Sheng Li, Fei Chen, Lujun Shen, Qi Zeng, Peihong Wu

Abstract

To study the safety, feasibility and skin effects of irreversible electroporation (IRE) for breast tissue and breast cancer in animal models. Eight pigs were used in this study. IRE was performed on the left breasts of the pigs with different skin-electrode distances, and the right breasts were used as controls. The electrodes were placed 1-8 mm away from the skin, with an electrode spacing of 1.5-2 cm. Imaging and pathological examinations were performed at specific time points for follow-up evaluation. Vital signs, skin damage, breast tissue changes and ablation efficacy were also closely observed. Eight rabbit models with or without VX2 breast tumor implantations were used to further assess the damage caused by and the repair of thin skin after IRE treatment for breast cancer. Contrast-enhanced ultrasound and elastosonography were used to investigate ablation efficacy and safety. During IRE, the color of the pig breast skin reversibly changed.
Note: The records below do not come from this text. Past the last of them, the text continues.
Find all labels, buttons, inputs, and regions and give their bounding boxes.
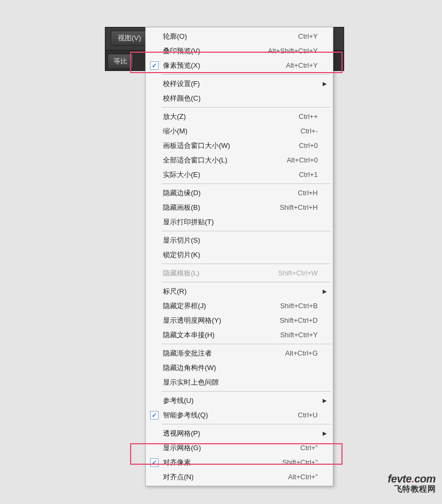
menu-item[interactable]: 叠印预览(V)Alt+Shift+Ctrl+Y (147, 44, 332, 58)
menu-item[interactable]: 显示实时上色间隙 (147, 375, 332, 389)
menu-separator (162, 344, 331, 344)
check-column: ✓ (147, 458, 162, 467)
menu-item[interactable]: 隐藏定界框(J)Shift+Ctrl+B (147, 299, 332, 313)
menu-item[interactable]: 画板适合窗口大小(W)Ctrl+0 (147, 138, 332, 153)
submenu-arrow-icon: ▶ (321, 288, 329, 294)
menu-item-label: 隐藏边角构件(W) (162, 363, 318, 373)
menu-item[interactable]: 对齐点(N)Alt+Ctrl+" (147, 470, 332, 484)
menu-item[interactable]: 显示透明度网格(Y)Shift+Ctrl+D (147, 313, 332, 328)
menu-item-label: 隐藏文本串接(H) (162, 330, 280, 340)
menu-item-shortcut: Ctrl+Y (298, 32, 321, 40)
menu-item-label: 锁定切片(K) (162, 250, 318, 260)
menu-item-shortcut: Ctrl+0 (299, 141, 321, 150)
menu-item[interactable]: 标尺(R)▶ (147, 284, 332, 299)
menu-item[interactable]: 缩小(M)Ctrl+- (147, 124, 332, 138)
menu-separator (162, 282, 331, 282)
menu-item-label: 校样设置(F) (162, 79, 318, 89)
submenu-arrow-icon: ▶ (321, 397, 329, 403)
menu-item-shortcut: Shift+Ctrl+B (280, 302, 321, 310)
menu-item-shortcut: Ctrl+H (298, 189, 321, 197)
checkmark-icon: ✓ (150, 61, 159, 70)
menu-item-shortcut: Shift+Ctrl+W (278, 269, 321, 277)
menu-item[interactable]: 隐藏画板(B)Shift+Ctrl+H (147, 200, 332, 215)
menu-item-shortcut: Ctrl+U (298, 411, 321, 419)
menu-item[interactable]: 轮廓(O)Ctrl+Y (147, 29, 332, 44)
menu-item[interactable]: 参考线(U)▶ (147, 393, 332, 408)
menu-item-shortcut: Alt+Ctrl+G (285, 349, 321, 357)
menu-item-label: 隐藏边缘(D) (162, 188, 298, 198)
checkmark-icon: ✓ (150, 458, 159, 467)
menu-item[interactable]: 显示网格(G)Ctrl+" (147, 441, 332, 455)
menu-item-label: 智能参考线(Q) (162, 410, 298, 420)
menu-item-label: 显示网格(G) (162, 443, 301, 453)
menu-item-shortcut: Ctrl+1 (299, 171, 321, 179)
ratio-button[interactable]: 等比 (108, 54, 133, 69)
menu-separator (162, 391, 331, 392)
watermark: fevte.com 飞特教程网 (388, 473, 436, 494)
menu-item-shortcut: Alt+Ctrl+Y (286, 61, 321, 69)
menu-item-shortcut: Alt+Ctrl+" (288, 473, 321, 481)
menu-item-label: 显示切片(S) (162, 236, 318, 245)
menu-separator (162, 107, 331, 108)
menu-item-shortcut: Ctrl+" (301, 444, 321, 452)
menu-item-label: 校样颜色(C) (162, 94, 318, 103)
submenu-arrow-icon: ▶ (321, 81, 329, 87)
menu-item[interactable]: ✓像素预览(X)Alt+Ctrl+Y (147, 58, 332, 73)
menu-item-label: 标尺(R) (162, 287, 318, 296)
check-column: ✓ (147, 411, 162, 420)
check-column: ✓ (147, 61, 162, 70)
menu-item-label: 隐藏定界框(J) (162, 301, 280, 311)
menu-item-label: 显示透明度网格(Y) (162, 316, 280, 325)
menu-item-label: 透视网格(P) (162, 429, 318, 438)
menu-item[interactable]: 放大(Z)Ctrl++ (147, 109, 332, 124)
menu-item[interactable]: 显示打印拼贴(T) (147, 215, 332, 229)
watermark-url: fevte.com (388, 473, 436, 485)
menu-item-label: 像素预览(X) (162, 61, 286, 70)
menu-item-label: 参考线(U) (162, 396, 318, 406)
menu-item-label: 隐藏画板(B) (162, 203, 280, 212)
view-menu-button[interactable]: 视图(V) (111, 31, 148, 46)
menu-item-shortcut: Ctrl+- (301, 127, 321, 135)
menu-item-label: 画板适合窗口大小(W) (162, 141, 299, 151)
menu-item-shortcut: Shift+Ctrl+Y (280, 331, 321, 339)
menu-item[interactable]: 实际大小(E)Ctrl+1 (147, 167, 332, 182)
menu-item-shortcut: Shift+Ctrl+H (280, 203, 321, 211)
menu-item[interactable]: ✓智能参考线(Q)Ctrl+U (147, 408, 332, 422)
menu-item-label: 缩小(M) (162, 126, 301, 136)
menu-item-label: 对齐像素 (162, 458, 282, 467)
menu-item-label: 隐藏模板(L) (162, 268, 278, 278)
menu-item-label: 放大(Z) (162, 112, 299, 122)
menu-item[interactable]: 校样颜色(C) (147, 91, 332, 105)
submenu-arrow-icon: ▶ (321, 430, 329, 436)
menu-item-shortcut: Alt+Ctrl+0 (287, 156, 321, 164)
menu-item[interactable]: 隐藏边缘(D)Ctrl+H (147, 186, 332, 200)
menu-item-shortcut: Shift+Ctrl+" (282, 458, 321, 466)
menu-separator (162, 231, 331, 231)
menu-item[interactable]: 全部适合窗口大小(L)Alt+Ctrl+0 (147, 153, 332, 167)
menu-item-label: 叠印预览(V) (162, 46, 268, 56)
menu-item-label: 显示实时上色间隙 (162, 378, 318, 387)
menu-item-label: 全部适合窗口大小(L) (162, 155, 287, 165)
menu-item[interactable]: ✓对齐像素Shift+Ctrl+" (147, 455, 332, 470)
menu-item[interactable]: 透视网格(P)▶ (147, 426, 332, 441)
menu-separator (162, 74, 331, 75)
menu-item[interactable]: 校样设置(F)▶ (147, 76, 332, 91)
menu-item-label: 实际大小(E) (162, 170, 299, 180)
watermark-text: 飞特教程网 (388, 484, 436, 494)
menu-item: 隐藏模板(L)Shift+Ctrl+W (147, 266, 332, 280)
menu-item[interactable]: 隐藏渐变批注者Alt+Ctrl+G (147, 346, 332, 360)
checkmark-icon: ✓ (150, 411, 159, 420)
menu-item[interactable]: 显示切片(S) (147, 233, 332, 247)
menu-item-shortcut: Alt+Shift+Ctrl+Y (268, 47, 321, 55)
menu-item[interactable]: 隐藏文本串接(H)Shift+Ctrl+Y (147, 328, 332, 342)
menu-item[interactable]: 锁定切片(K) (147, 247, 332, 262)
menu-separator (162, 183, 331, 184)
menu-item-shortcut: Shift+Ctrl+D (280, 316, 321, 324)
menu-item-shortcut: Ctrl++ (299, 112, 321, 120)
menu-separator (162, 264, 331, 264)
menu-item[interactable]: 隐藏边角构件(W) (147, 360, 332, 375)
menu-item-label: 显示打印拼贴(T) (162, 217, 318, 227)
view-dropdown-menu: 轮廓(O)Ctrl+Y叠印预览(V)Alt+Shift+Ctrl+Y✓像素预览(… (145, 27, 333, 486)
menu-item-label: 轮廓(O) (162, 32, 298, 41)
menu-item-label: 对齐点(N) (162, 472, 288, 482)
When the skin-electrode distance was 3 mm, the breast skin clearly changed, becoming white in the center and purple in the surrounding region during IRE. One small purulent skin lesion was detected several days after IRE. When the skin-electrode distance was 5-8 mm, the breast skin became red during IRE. However, the skin architecture was normal when evaluated using gross pathology and hematoxylin-eosin staining. When the skin-electrode distance was 1 mm, skin atrophy and yellow glabrescence occurred in the rabbit breasts after IRE. When the skin-electrode distance was ≥5 mm, there was no skin damage in the rabbit model regardless of breast cancer implantation. After IRE, complete ablation of the targeted breast tissue or cancer was confirmed, and apoptosis was detected in the target tissue and outermost epidermal layer. In the ablated breasts of the surviving animals, complete mammary regeneration with normal skin and hair was observed. Furthermore, no massive fibrosis or mass formation were detected on ultrasound or through hematoxylin-eosin staining. After IRE, the skin architecture was well preserved when the skin-electrode distance was ≥5 mm. Moreover, breast regeneration occurred without mass formation or obvious fibrosis.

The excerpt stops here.